Make a Home Improvement
Do you have a room that desperately needs repainting? Been meaning to put up a nice fence for curb appeal? Have you wanted to turn a spare room into a home office? Having a home that looks nice can improve your mood. Sage Journals even reports that the colors of an environment greatly affect our moods, so repainting one room or a portion of your home can make a big difference in things like creativity, happiness and even productivity. Use your $500 to finally get on that home improvement project.
What to do with a $1,500 refund
Start a Savings Account
A savings account will be different from your emergency fund in that an emergency fund sits in your checking account to be accessible, but a savings account should remain untouched. It’s meant to gain interest and grow. Opening a savings account is a smart thing to do with $1,500. Many banking institutions require a certain minimum in savings accounts to avoid fees, and $1,500 will ensure you avoid those fees. Credit Karma reports that most savings accounts grow with compound interest, so $1,500 can grow substantially rather quickly.
Start an Education Savings Account
A 529 account is a non-taxable education plan. The funds must be used to pay for education and any U.S.-based adult ages 18 and over can open one. They can use the funds for any designated beneficiary, including themselves, making this a great type of account for someone hoping to go back to school. The earnings on these accounts grow federal tax-free, making them an excellent part of a long-term plan to fund education – yours or someone else’s.
Buy Something for your Business
Wherever you are in your business venture – whether you haven’t even started it or have been operating for a while – there is something your business could need. If you’re looking to start a business, you could use your $1,500 to build and design a website. If you have a brick-and-mortar business, perhaps you need more equipment. You can use these funds as an investment in your business aka an investment in yourself.

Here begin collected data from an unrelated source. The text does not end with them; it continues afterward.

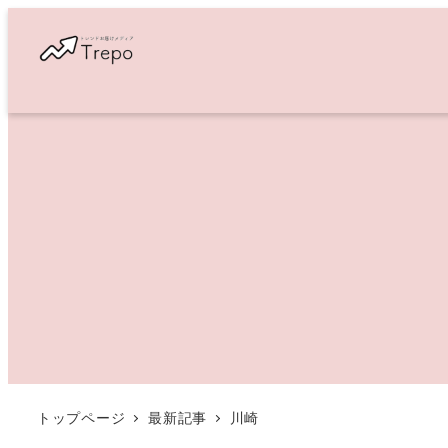
メ
イ
ン
コ
ン
テ
ン
ツ
へ
移
動
トップページ
最新記事
川崎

What to do with a $3,000 refund
Contribute to an IRA
The Investment Company Institute reports that 37 percent of American households own an individual retirement account (IRA). An IRA can be an important part of a retirement plan. Investopedia reports that a properly diversified IRA can grow between seven to 10 percent per year. Plus, they grow with compounding interest. IRAs enjoy tax-free growth and tax-free withdrawals at the time of retirement. Three thousand dollars is a nice amount to start an IRA with and seeing how that number grows in one year could encourage you to contribute again next year.
Pay Down Debt
The Federal Reserve’s Survey of Consumer Finances reports that the average American household has just over $6,000 in credit card debt. Meanwhile, Investopedia reports that the average interest rate for all credit cards is 19.49 percent. That is some expensive money. If you carry high debt, use your $3,000 to pay it down so you can stop wasting money on those interest payments.

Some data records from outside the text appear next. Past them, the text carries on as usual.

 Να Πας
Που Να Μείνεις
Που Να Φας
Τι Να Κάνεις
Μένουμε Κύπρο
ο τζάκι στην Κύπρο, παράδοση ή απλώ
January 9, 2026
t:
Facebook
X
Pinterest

Work on that Home Down Payment
If buying a home has been a dream, then this $3,000 can get you closer to it. It might not seem like much, but remember that some FHA and conventional loans will allow borrowers to put down just three or 3.5 percent. While a small payment doesn’t buy you much equity to begin with, if you keep the home long enough to see it appreciate, this can be a smart type of mortgage for certain buyers.